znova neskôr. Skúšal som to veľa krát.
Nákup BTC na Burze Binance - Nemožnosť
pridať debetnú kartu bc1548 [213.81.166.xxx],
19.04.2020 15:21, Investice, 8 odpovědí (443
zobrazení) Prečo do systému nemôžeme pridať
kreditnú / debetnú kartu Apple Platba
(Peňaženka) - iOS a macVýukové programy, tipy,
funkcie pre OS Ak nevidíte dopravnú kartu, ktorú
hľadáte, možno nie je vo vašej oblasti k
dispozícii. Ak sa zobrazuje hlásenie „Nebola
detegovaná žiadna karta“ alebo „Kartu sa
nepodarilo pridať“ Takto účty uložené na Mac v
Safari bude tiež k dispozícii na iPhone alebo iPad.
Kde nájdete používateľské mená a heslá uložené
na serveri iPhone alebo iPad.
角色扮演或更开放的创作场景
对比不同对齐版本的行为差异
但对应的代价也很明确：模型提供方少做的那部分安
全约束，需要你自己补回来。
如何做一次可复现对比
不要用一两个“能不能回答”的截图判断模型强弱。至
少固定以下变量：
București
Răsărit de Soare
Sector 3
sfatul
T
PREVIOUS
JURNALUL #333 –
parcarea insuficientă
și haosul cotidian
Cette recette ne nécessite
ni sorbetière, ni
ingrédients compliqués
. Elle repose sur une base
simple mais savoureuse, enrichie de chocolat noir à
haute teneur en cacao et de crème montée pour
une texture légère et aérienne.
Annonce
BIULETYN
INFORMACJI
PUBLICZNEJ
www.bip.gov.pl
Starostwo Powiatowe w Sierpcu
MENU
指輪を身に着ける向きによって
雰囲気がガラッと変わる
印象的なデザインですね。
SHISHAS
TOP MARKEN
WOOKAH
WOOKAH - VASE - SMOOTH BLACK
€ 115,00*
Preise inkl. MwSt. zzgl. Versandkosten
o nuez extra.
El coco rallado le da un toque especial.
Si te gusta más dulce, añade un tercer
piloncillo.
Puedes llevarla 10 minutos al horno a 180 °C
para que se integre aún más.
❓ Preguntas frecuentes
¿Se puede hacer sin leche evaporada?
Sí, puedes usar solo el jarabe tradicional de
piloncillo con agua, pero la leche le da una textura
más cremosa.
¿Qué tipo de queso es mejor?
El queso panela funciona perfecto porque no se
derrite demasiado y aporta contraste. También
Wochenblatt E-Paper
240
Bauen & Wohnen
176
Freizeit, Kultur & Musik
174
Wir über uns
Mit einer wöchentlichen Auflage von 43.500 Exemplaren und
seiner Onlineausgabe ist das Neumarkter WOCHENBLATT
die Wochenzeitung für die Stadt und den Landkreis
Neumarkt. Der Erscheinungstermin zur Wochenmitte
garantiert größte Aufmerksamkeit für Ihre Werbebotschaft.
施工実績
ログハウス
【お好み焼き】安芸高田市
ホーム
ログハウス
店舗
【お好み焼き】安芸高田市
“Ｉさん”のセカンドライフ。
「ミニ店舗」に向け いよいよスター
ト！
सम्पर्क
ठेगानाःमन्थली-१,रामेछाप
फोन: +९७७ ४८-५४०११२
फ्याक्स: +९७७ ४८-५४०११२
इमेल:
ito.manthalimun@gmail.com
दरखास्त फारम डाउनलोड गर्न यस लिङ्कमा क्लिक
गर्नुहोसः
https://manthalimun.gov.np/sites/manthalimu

● ● ●

__Task details__: Output only the lines from the one that contains "WOOKAH - VASE - SMOOTH BLACK" through the last line of the data above, each restated exactly.

__Output for this exercise__:
WOOKAH - VASE - SMOOTH BLACK
€ 115,00*
Preise inkl. MwSt. zzgl. Versandkosten
o nuez extra.
El coco rallado le da un toque especial.
Si te gusta más dulce, añade un tercer
piloncillo.
Puedes llevarla 10 minutos al horno a 180 °C
para que se integre aún más.
❓ Preguntas frecuentes
¿Se puede hacer sin leche evaporada?
Sí, puedes usar solo el jarabe tradicional de
piloncillo con agua, pero la leche le da una textura
más cremosa.
¿Qué tipo de queso es mejor?
El queso panela funciona perfecto porque no se
derrite demasiado y aporta contraste. También
Wochenblatt E-Paper
240
Bauen & Wohnen
176
Freizeit, Kultur & Musik
174
Wir über uns
Mit einer wöchentlichen Auflage von 43.500 Exemplaren und
seiner Onlineausgabe ist das Neumarkter WOCHENBLATT
die Wochenzeitung für die Stadt und den Landkreis
Neumarkt. Der Erscheinungstermin zur Wochenmitte
garantiert größte Aufmerksamkeit für Ihre Werbebotschaft.
施工実績
ログハウス
【お好み焼き】安芸高田市
ホーム
ログハウス
店舗
【お好み焼き】安芸高田市
“Ｉさん”のセカンドライフ。
「ミニ店舗」に向け いよいよスター
ト！
सम्पर्क
ठेगानाःमन्थली-१,रामेछाप
फोन: +९७७ ४८-५४०११२
फ्याक्स: +९७७ ४८-५४०११२
इमेल:
ito.manthalimun@gmail.com
दरखास्त फारम डाउनलोड गर्न यस लिङ्कमा क्लिक
गर्नुहोसः
https://manthalimun.gov.np/sites/manthalimu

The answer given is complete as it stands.